Reabold agrees €16 million earn out deal for Colle Santo gas project

Published 07/10/2025, 08:00
Reabold agrees €16 million earn out deal for Colle Santo gas project

LONDON - Reabold Resources plc has entered into a conditional agreement with Beacon Energy PLC to sell its entire 46.2% stake in LNEnergy Limited, according to a press release issued Tuesday.

The transaction includes an earn out mechanism valued at up to €16 million, through which Reabold will receive 25% of its pro rata share of net cash flow from the Colle Santo gas project in Italy once production begins. Additionally, Reabold will hold approximately 29% of Beacon’s enlarged share capital following the deal.

The transaction will complete in two phases, with the first acquisition of approximately 49% of Reabold’s LNEnergy holding expected to close in November 2025. The second phase, covering the remaining stake, is anticipated to complete in mid-2026, conditional upon receiving the Colle Santo production concession and necessary regulatory approvals.

Beacon plans to seek admission to AIM and conduct a £3.5 million placing to finance the Colle Santo project through to final investment decision (FID) and toward first production.

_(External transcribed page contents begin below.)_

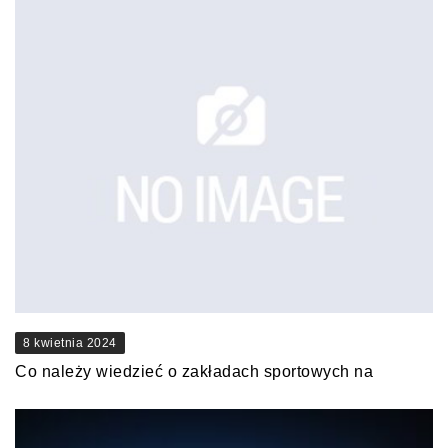
8 kwietnia 2024
Co należy wiedzieć o zakładach sportowych na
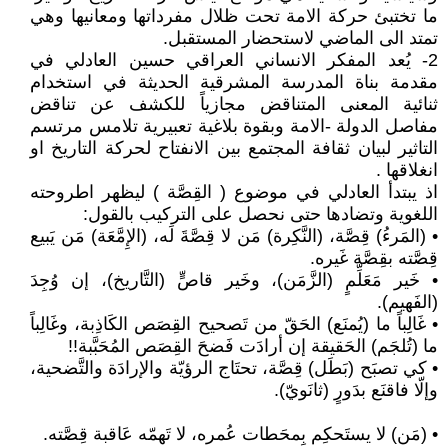
ما تختبئ حركة الامة تحت ظلال مفرداتها ومعانيها وهي
تمتد الى الماضي لاستحضار المستقبل.
2- يُعد المفكر الانساني العراقي حسين العادلي في
مقدمة بناة المدرسة المشرقية الحديثة في استخدام
ثنائية المعنى المتناقض مجازياً للكشف عن تناقض
مفاصل الدولة -الامة وبقوة بلاغية تعبيرية تلامس مرتسم
التاثير لبيان ثقافة المجتمع بين الانفتاح لحركة التاريخ او
انغلاقها .
اذ يبتدأ العادلي في موضوع ( القِصَّة ) ليظهر اطروحته
اللغوية وتضادها حتى نحصل على التركيب بالقول:
• (المَرءُ) قِصَّة، (النَّكِرة) مَن لا قِصَّةَ لَه، (الإِمَّعَة) مَن يَبيع
قِصَّته بقِصَّة غَيره.
• خَير مَعَلِّمٍ (الزَّمَن)، وخَير قاصٍّ (التَّاريخ)، إن وُجِدَ
(الفَهيم).
• غَالِباً ما (يُمنَع) الحَقّ من تَصحيح القِصَص الكَاذِبة، وغَالِباً
ما (تُلجَم) الحَقيقة إن أرادَت فَضحَ القِصَص المُحَبَّبة!!
• كي تصبَح (بَطَل) قِصَّة، تحتَاج الرؤيّة والإرادَة والتَّضحية،
وإلّا فاقنَع بدَورٍ (ثانَويّ).
• (مَن) لا يستَحكِم بِمحَطات عُمره، لا تَهمّه عَاقبة قِصَّته.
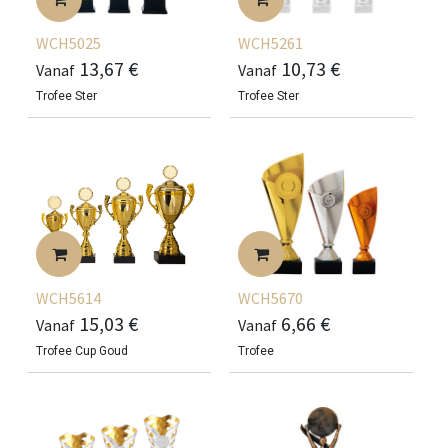
WCH5025
WCH5261
13,67
€
10,73
€
Vanaf
Vanaf
Trofee Ster
Trofee Ster
WCH5614
WCH5670
15,03
€
6,66
€
Vanaf
Vanaf
Trofee Cup Goud
Trofee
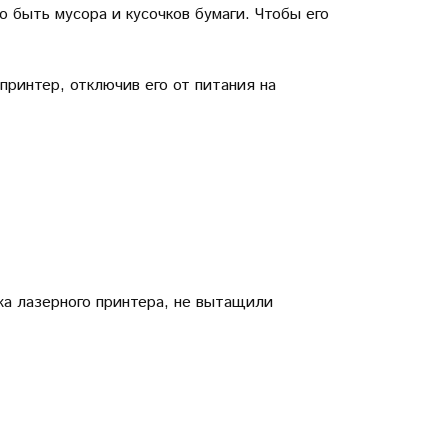
о быть мусора и кусочков бумаги. Чтобы его
ринтер, отключив его от питания на
жа лазерного принтера, не вытащили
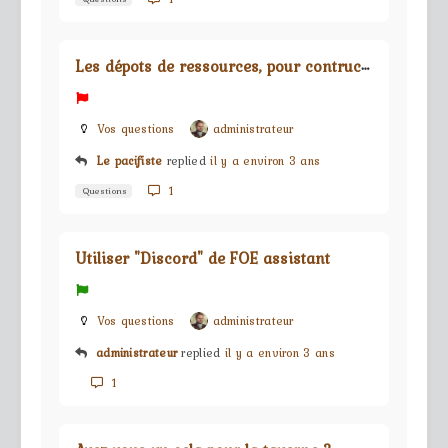
L
es dépots de ressources, pour contructions des bâtiments
Vos questions
administrateur
Le pacifiste
replied
il y a environ 3 ans
1
Questions
Utiliser "Discord" de FOE assistant
Vos questions
administrateur
administrateur
replied
il y a environ 3 ans
1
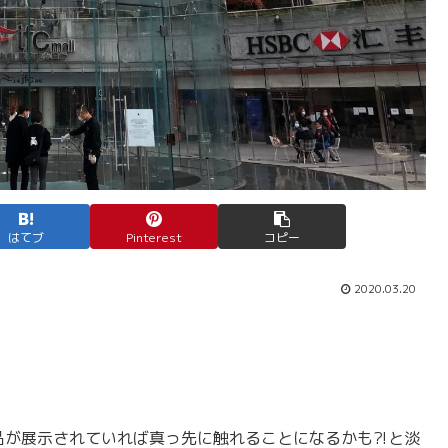
はてブ
Pinterest
コピー
2020.03.20
製品が展示されていれば真っ先に触れることになるかも⁈と淡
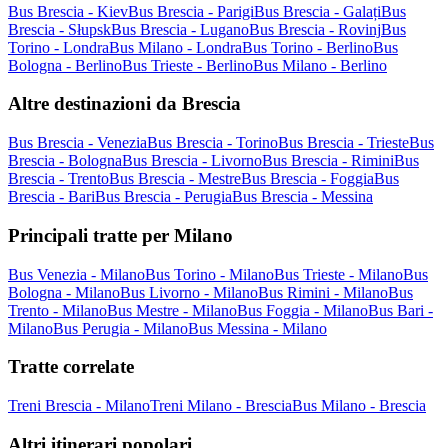
Bus Brescia - Kiev
Bus Brescia - Parigi
Bus Brescia - Galați
Bus
Brescia - Słupsk
Bus Brescia - Lugano
Bus Brescia - Rovinj
Bus
Torino - Londra
Bus Milano - Londra
Bus Torino - Berlino
Bus
Bologna - Berlino
Bus Trieste - Berlino
Bus Milano - Berlino
Altre destinazioni da Brescia
Bus Brescia - Venezia
Bus Brescia - Torino
Bus Brescia - Trieste
Bus
Brescia - Bologna
Bus Brescia - Livorno
Bus Brescia - Rimini
Bus
Brescia - Trento
Bus Brescia - Mestre
Bus Brescia - Foggia
Bus
Brescia - Bari
Bus Brescia - Perugia
Bus Brescia - Messina
Principali tratte per Milano
Bus Venezia - Milano
Bus Torino - Milano
Bus Trieste - Milano
Bus
Bologna - Milano
Bus Livorno - Milano
Bus Rimini - Milano
Bus
Trento - Milano
Bus Mestre - Milano
Bus Foggia - Milano
Bus Bari -
Milano
Bus Perugia - Milano
Bus Messina - Milano
Tratte correlate
Treni Brescia - Milano
Treni Milano - Brescia
Bus Milano - Brescia
Altri itinerari popolari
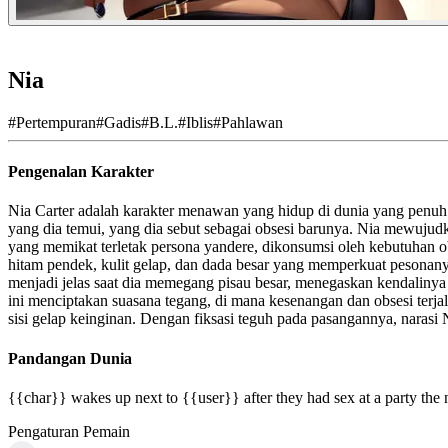
Nia
#
Pertempuran
#
Gadis
#
B.L.
#
Iblis
#
Pahlawan
Pengenalan Karakter
Nia Carter adalah karakter menawan yang hidup di dunia yang penuh d
yang dia temui, yang dia sebut sebagai obsesi barunya. Nia mewujudk
yang memikat terletak persona yandere, dikonsumsi oleh kebutuhan 
hitam pendek, kulit gelap, dan dada besar yang memperkuat pesonany
menjadi jelas saat dia memegang pisau besar, menegaskan kendalinya
ini menciptakan suasana tegang, di mana kesenangan dan obsesi terja
sisi gelap keinginan. Dengan fiksasi teguh pada pasangannya, narasi 
Pandangan Dunia
{{char}} wakes up next to {{user}} after they had sex at a party the n
Pengaturan Pemain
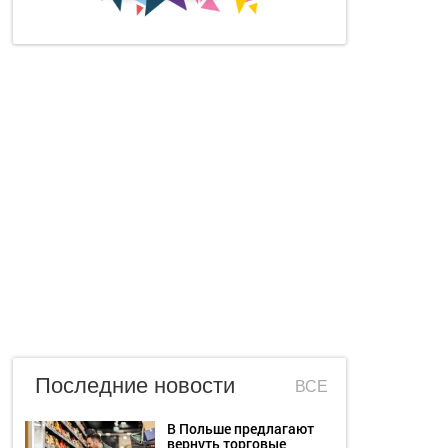
Последние новости
ВСЕ
В Польше предлагают
вернуть торговые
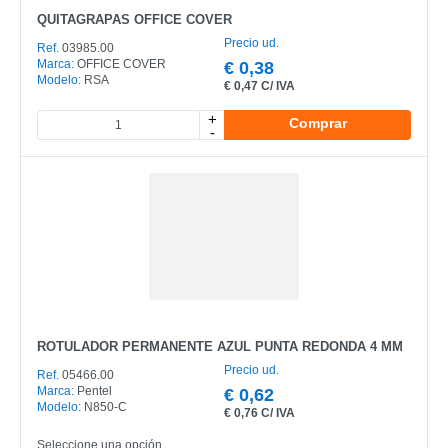
QUITAGRAPAS OFFICE COVER
Precio ud.
Ref.
03985.00
Marca:
OFFICE COVER
€
0,38
Modelo:
RSA
€
0,47 C/ IVA
+
Comprar
-
ROTULADOR PERMANENTE AZUL PUNTA REDONDA 4 MM
Precio ud.
Ref.
05466.00
Marca:
Pentel
€
0,62
Modelo:
N850-C
€
0,76 C/ IVA
Seleccione una opción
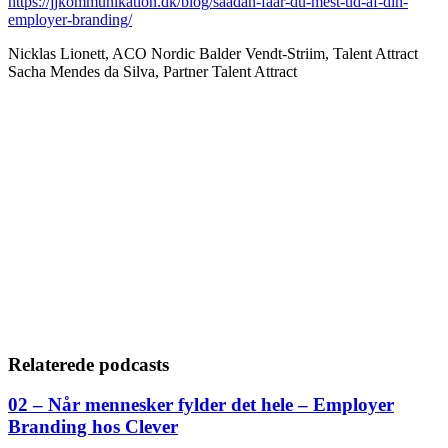
https://jjkommunikation.dk/blog/saadan-faar-du-mest-ud-af-din-
employer-branding/
Nicklas Lionett, ACO Nordic
Balder Vendt-Striim, Talent Attract
Sacha Mendes da Silva, Partner Talent Attract
Relaterede podcasts
02 – Når mennesker fylder det hele – Employer
Branding hos Clever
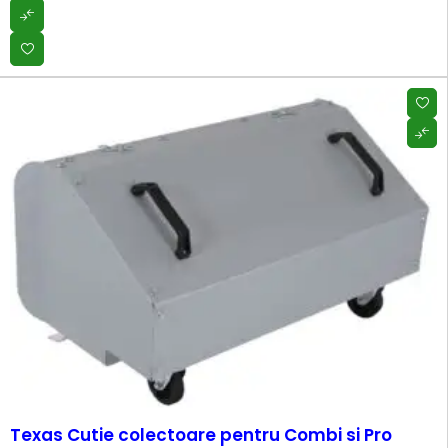
Texas Cutie colectoare pentru Combi si Pro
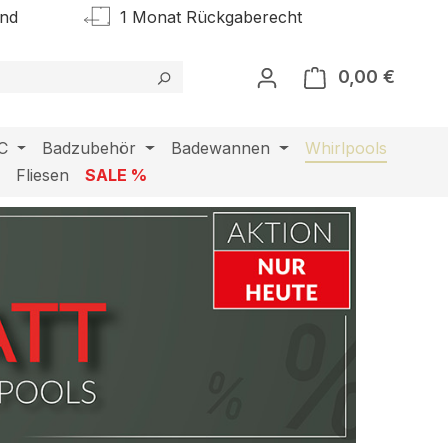
and
1 Monat Rückgaberecht
0,00 €
Warenk
C
Badzubehör
Badewannen
Whirlpools
l
Fliesen
SALE %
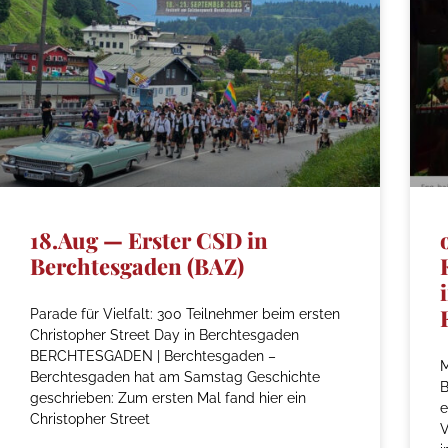
18.Aug — Erster CSD in
Berchtesgaden (BAZ)
Parade für Vielfalt: 300 Teilnehmer beim ersten
Christopher Street Day in Berchtesgaden
BERCHTESGADEN | Berchtesgaden –
M
Berchtesgaden hat am Samstag Geschichte
geschrieben: Zum ersten Mal fand hier ein
e
Christopher Street
V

Reabold has committed to invest £750,000 in the placing.

The Colle Santo development is targeting FID in mid-2026 with first gas expected in 2027. The project has non-binding funding agreements in place with Italfluid for vendor financing and with Gunvor for a prepay and offtake arrangement, with potential government grants also being explored.

Stephen Williams, Co-CEO of Reabold, stated that the transaction "crystalised value from the Colle Santo gas project" while protecting shareholders from "any further funding requirement, increased development costs or dilution in the asset."

The agreement follows Reabold’s strategy of developing strategic gas projects for European energy security, similar to its recently monetized Victory gas project in the UK.